Pournara Iosifina, Wernisch Lorenz
School of Crystallography, Birkbeck College, University of London, London, UK.
BMC Bioinformatics. 2007 Feb 23;8:61. doi: 10.1186/1471-2105-8-61.
Most existing algorithms for the inference of the structure of gene regulatory networks from gene expression data assume that the activity levels of transcription factors (TFs) are proportional to their mRNA levels. This assumption is invalid for most biological systems. However, one might be able to reconstruct unobserved activity profiles of TFs from the expression profiles of target genes. A simple model is a two-layer network with unobserved TF variables in the first layer and observed gene expression variables in the second layer. TFs are connected to regulated genes by weighted edges. The weights, known as factor loadings, indicate the strength and direction of regulation. Of particular interest are methods that produce sparse networks, networks with few edges, since it is known that most genes are regulated by only a small number of TFs, and most TFs regulate only a small number of genes.

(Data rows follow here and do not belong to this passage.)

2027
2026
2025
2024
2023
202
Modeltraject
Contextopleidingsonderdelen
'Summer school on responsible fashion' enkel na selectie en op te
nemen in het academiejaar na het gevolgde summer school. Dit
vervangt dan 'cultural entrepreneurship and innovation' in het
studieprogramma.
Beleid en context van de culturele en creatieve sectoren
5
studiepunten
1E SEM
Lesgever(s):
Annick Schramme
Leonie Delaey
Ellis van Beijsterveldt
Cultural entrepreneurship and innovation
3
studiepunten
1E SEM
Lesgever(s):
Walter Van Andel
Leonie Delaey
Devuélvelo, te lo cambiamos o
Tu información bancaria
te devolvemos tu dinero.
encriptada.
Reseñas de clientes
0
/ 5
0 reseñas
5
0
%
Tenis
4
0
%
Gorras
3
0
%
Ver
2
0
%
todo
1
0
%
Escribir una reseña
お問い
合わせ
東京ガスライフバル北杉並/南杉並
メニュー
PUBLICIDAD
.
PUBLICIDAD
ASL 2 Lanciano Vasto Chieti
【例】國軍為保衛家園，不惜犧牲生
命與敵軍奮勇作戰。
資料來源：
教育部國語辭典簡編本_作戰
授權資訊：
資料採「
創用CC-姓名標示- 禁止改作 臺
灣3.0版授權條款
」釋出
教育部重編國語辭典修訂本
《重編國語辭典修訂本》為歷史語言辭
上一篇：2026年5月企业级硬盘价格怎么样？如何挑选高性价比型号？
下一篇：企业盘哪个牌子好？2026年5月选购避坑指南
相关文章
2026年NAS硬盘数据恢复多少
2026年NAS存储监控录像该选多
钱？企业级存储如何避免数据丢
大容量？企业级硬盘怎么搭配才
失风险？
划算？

In this paper, we explore the performance of five factor analysis algorithms, Bayesian as well as classical, on problems with biological context using both simulated and real data. Factor analysis (FA) models are used in order to describe a larger number of observed variables by a smaller number of unobserved variables, the factors, whereby all correlation between observed variables is explained by common factors. Bayesian FA methods allow one to infer sparse networks by enforcing sparsity through priors. In contrast, in the classical FA, matrix rotation methods are used to enforce sparsity and thus to increase the interpretability of the inferred factor loadings matrix. However, we also show that Bayesian FA models that do not impose sparsity through the priors can still be used for the reconstruction of a gene regulatory network if applied in conjunction with matrix rotation methods. Finally, we show the added advantage of merging the information derived from all algorithms in order to obtain a combined result.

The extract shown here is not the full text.